His mother throws up her hands and walks toward the fireplace, her back to everyone. She's pretending no one can see, but she's crying hard now. His father and Patrick are trying hard not to look at each other, their eyes bouncing like a Superball off everything in the tiny room.

When his voice returns, it reminds Nathaniel of the time his mother's car would not start last winter.

She turned the key and the engine groaned, whining and whining before it kicked to life. Nathaniel feels that same thing now, in his belly. That kindling, that croak, the tiniest bubble rising up his windpipe. It chokes him; it makes his chest swell. The name that gets shoved out is feeble, thin as gruel, not nearly the thick and porous block that has absorbed all his words these past weeks. In fact, now that it sits on his tongue, bitter pill, it is hard to believe something this tiny has filled all the space inside him.

Nathaniel worries no one will hear him, since so many angry words are flying like kites in the room. So he comes up on his knees, presses himself along Patrick's side, cups his hand to the big man's ear. And he speaks, he speaks, Patrick feels the warm weight of Nathaniel on his left side. And no wonder; Patrick himself is ducking from the comments Caleb and Nina are winging at each other; Nathaniel has to be faring just as poorly. He slides an arm around the child. "It's okay, Weed," he murmurs.

But then he feels Nathaniel's fingers brush the hair at his nape. A sound slips into his ear. It's not much more than a puff of breath, but Patrick has been waiting. He squeezes Nathaniel once more, because of what he's done. Then he turns to interrupt Caleb and Nina. "Who the hell," Patrick asks, "is Father Glen?"

The logical time to search the church is during Mass, when Father Szyszynski-a.k.a. Father Glen, to the children like Nathaniel who cannot pronounce his last name-is otherwise occupied. Patrick cannot remember the last time he went on a hunt for evidence wearing a coat and tie, but he wants to blend in with the crowd. He smiles at strangers while they all file into the church before nine A.M.; and when they turn into the main nave of the church he walks in the opposite direction, down a staircase.

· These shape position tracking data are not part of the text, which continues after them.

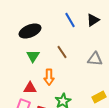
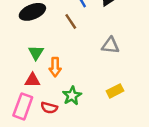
brown line: (62, 52) -> (71, 21), moved
green triangle: (33, 56) -> (36, 53), moved

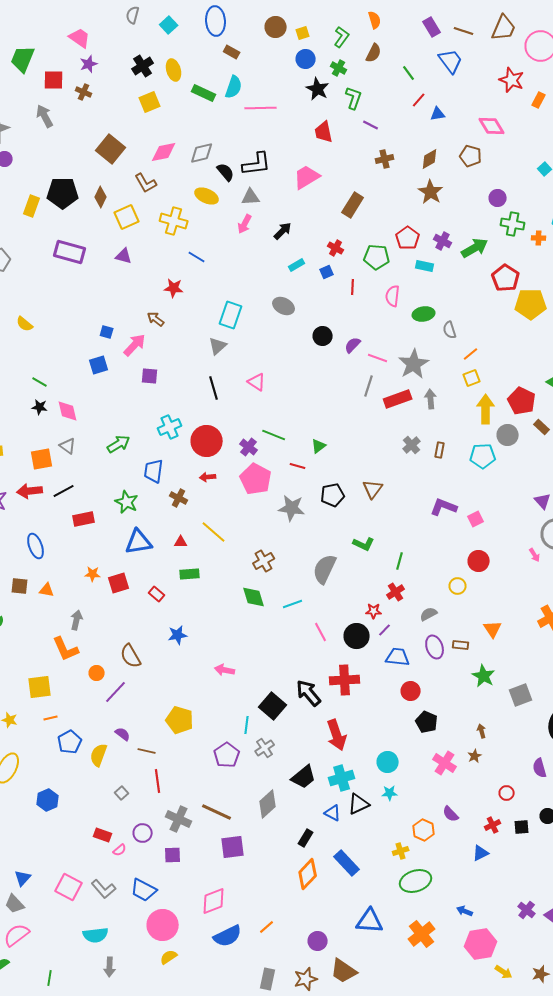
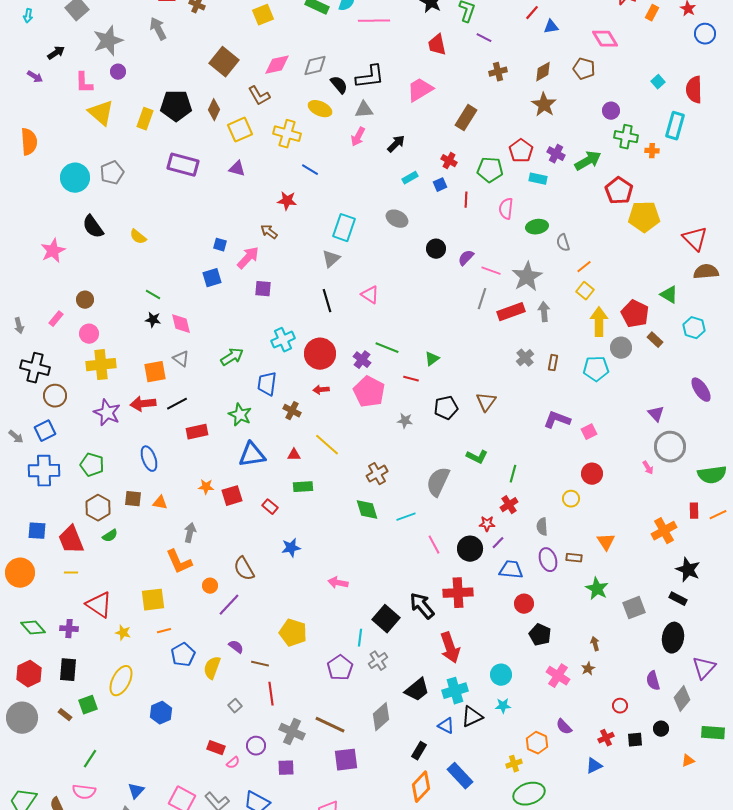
yellow square: (472, 378) -> (585, 291), turned -30
gray star: (292, 508) -> (405, 421), size x0.6
gray semicircle: (429, 614) -> (542, 527), turned -66

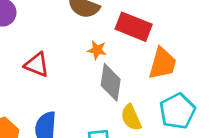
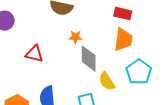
red rectangle: (134, 27) -> (123, 13), moved, size x0.7

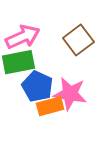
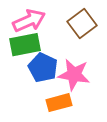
orange rectangle: (50, 106) -> (59, 103), moved

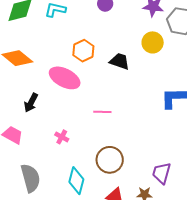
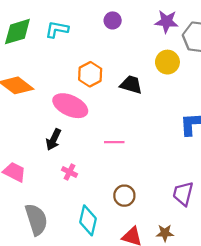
black arrow: (31, 103) -> (54, 140), moved
brown circle: (110, 160) -> (124, 196), size x0.7
purple trapezoid: (162, 173) -> (183, 194), moved

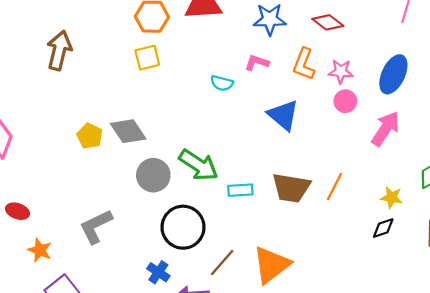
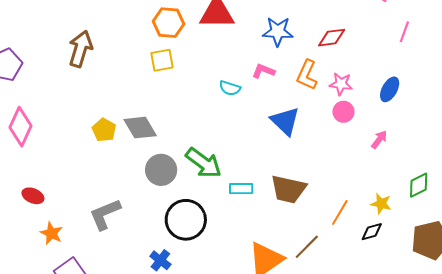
red diamond: (328, 22) -> (332, 38), turned -48
blue ellipse: (393, 74) -> (390, 89), size x0.7
pink arrow: (385, 129) -> (379, 140), size x0.6
orange line: (334, 187) -> (340, 213), moved
brown line: (222, 263) -> (307, 247), moved

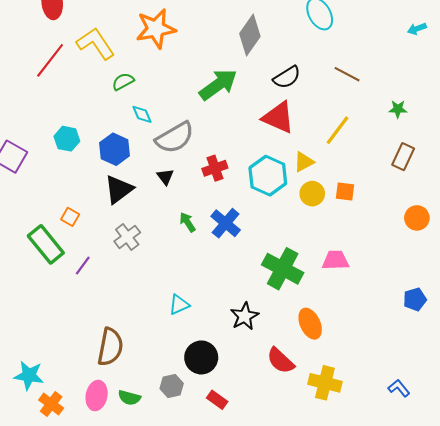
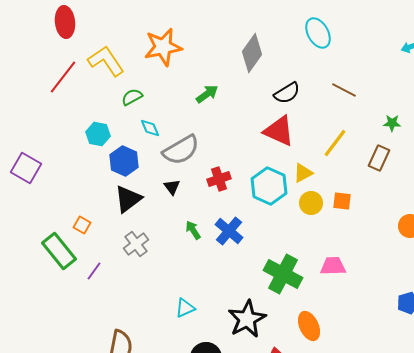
green arrow: (218, 85) -> (207, 94), moved, size x0.6
cyan hexagon: (67, 139) -> (98, 134), moved
brown rectangle: (403, 157) -> (379, 158), moved
black star: (245, 316) -> (247, 319), size x1.4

Patrick doesn't have a warrant, but then this is a public space, and he does not need one. Still, he moves quietly through the hallway, reluctant to draw attention to himself. He passes a classroom where small children sit wriggling like fish at even smaller tables and chairs. If he were a priest, where would he stash the Goodwill box?

Nina has told him about the Sunday when Nathaniel came home with a different pair of underwear on beneath his clothes. It might not mean anything. But then again, it might. And Patrick's job is to overturn all the stones so that when he goes to back Szyszynski into a corner, he has all the ammunition he needs to do it.

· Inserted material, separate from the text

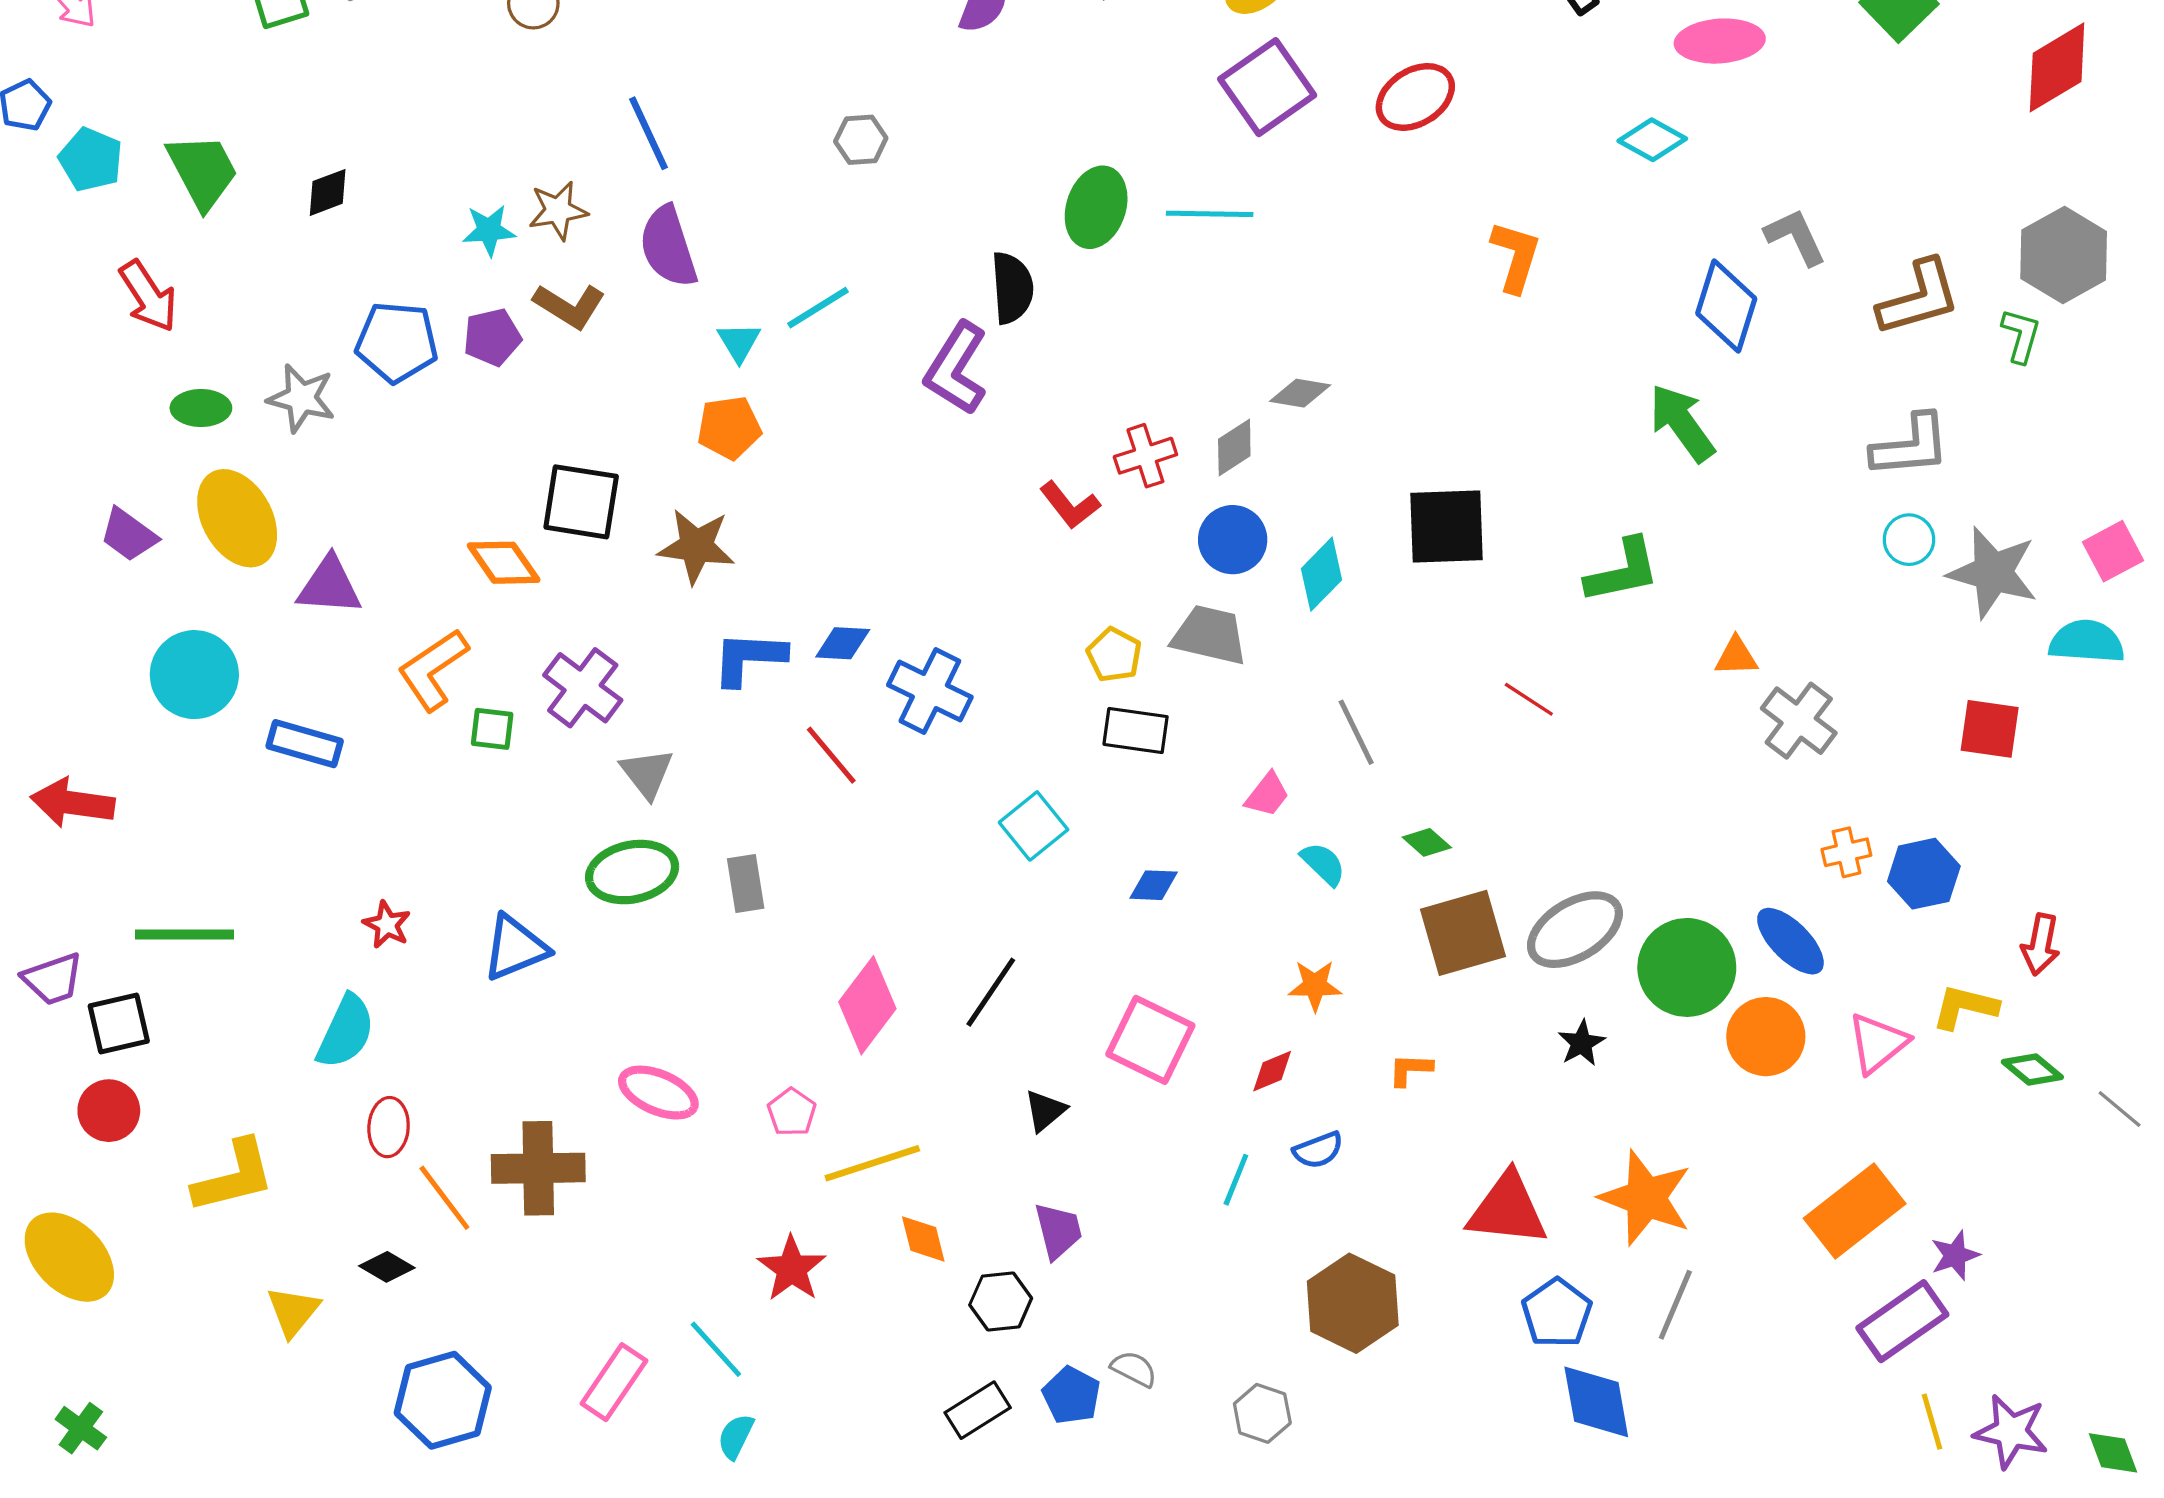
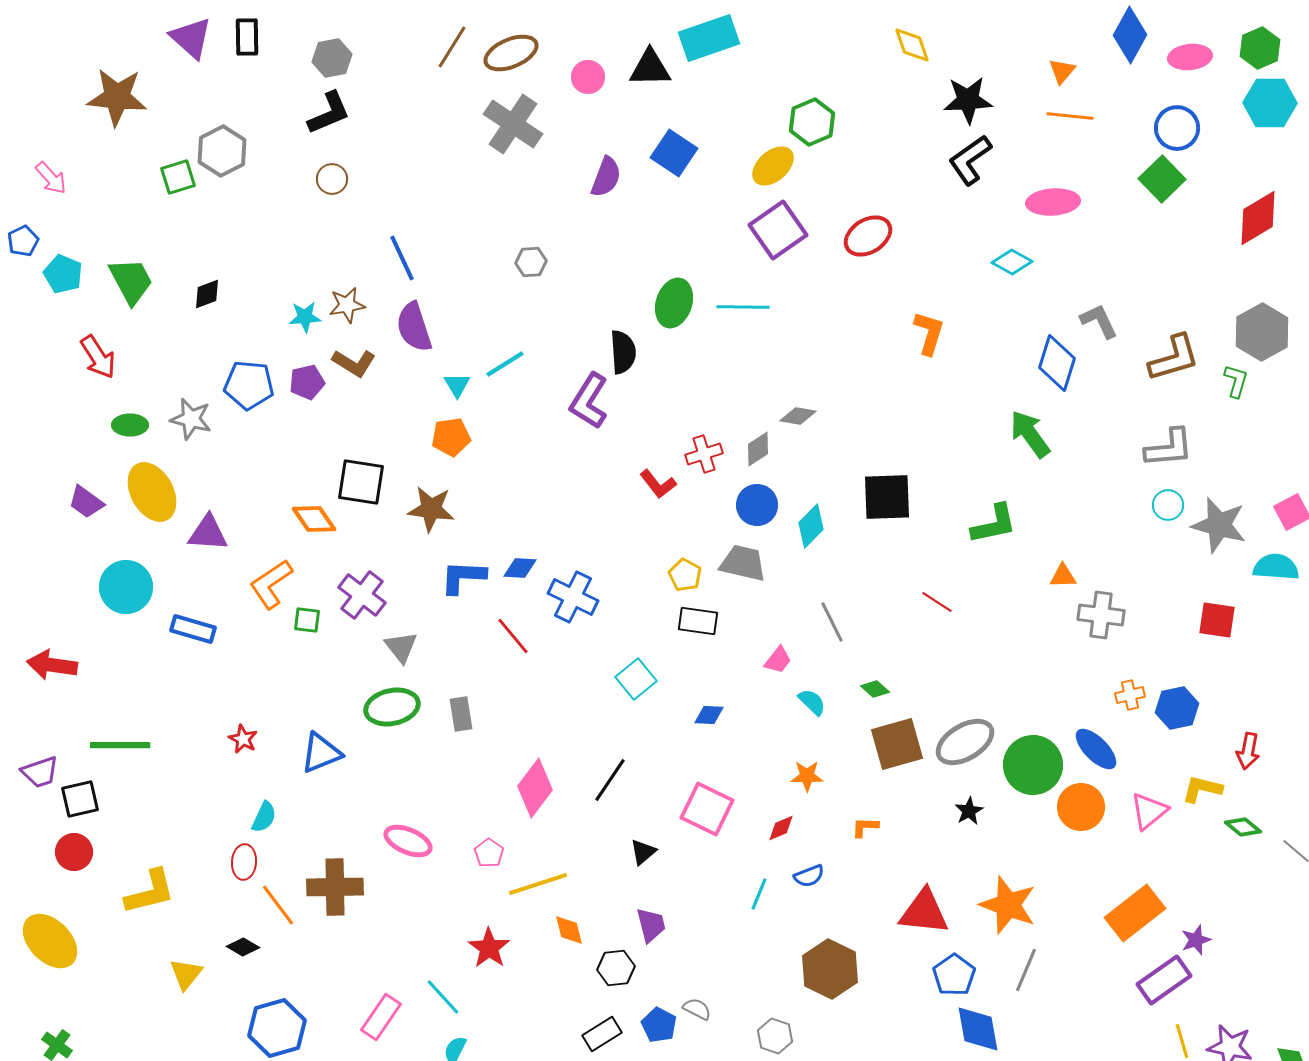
gray cross: (1799, 721) -> (1101, 615), turned -30
cyan semicircle: (346, 1032) -> (264, 817), moved, size x0.7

The Goodwill box is not next to the water fountain or the restrooms. It's not in Szyszynski's office, a richly paneled vestibule stacked with wall-to-wall religious texts. He tries a couple of locked doors in the hallway, rattling them to see if they'll give way.

"Can I help you?"

The Sunday school teacher, a woman who has the look of a mother about her, stands a few feet behind Patrick. "Oh, I'm sorry," he says. "I didn't mean to interrupt your class."

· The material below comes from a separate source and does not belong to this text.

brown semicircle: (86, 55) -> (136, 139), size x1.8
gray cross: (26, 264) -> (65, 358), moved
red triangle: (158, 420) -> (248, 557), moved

He tries to summon all his charm, but this is a woman who is probably used to white lies, to hands caught in the cookie jar. Patrick continues, thinking on his feet. "Actually, my two-year-old just soaked through his jeans during Father Szyszynski's sermon . . . and I hear there's a Goodwill box somewhere around here?"

The teacher smiles in sympathy. "Water into wine gets them every time," she says. She leads Patrick into the classroom, where fifteen tiny faces turn to assess him, and hands him a big blue Rubbermaid box. "I have no idea what's inside, but good luck."

Minutes later Patrick is hidden in the boiler room, the first place he finds where he won't readily be disturbed. He is knee deep in old clothing. There are dresses that must be a good thirty years old, shoes with worn soles, toddler's snow pants. He counts seven pairs of underwear-three of which are pink, with little Barbie faces on them. Lining the remaining four up on the floor, he takes a cell phone from his pocket and dials Nina.

"What do they look like?" he says when she answers. "The underwear."

"What's that humming? Where are you?"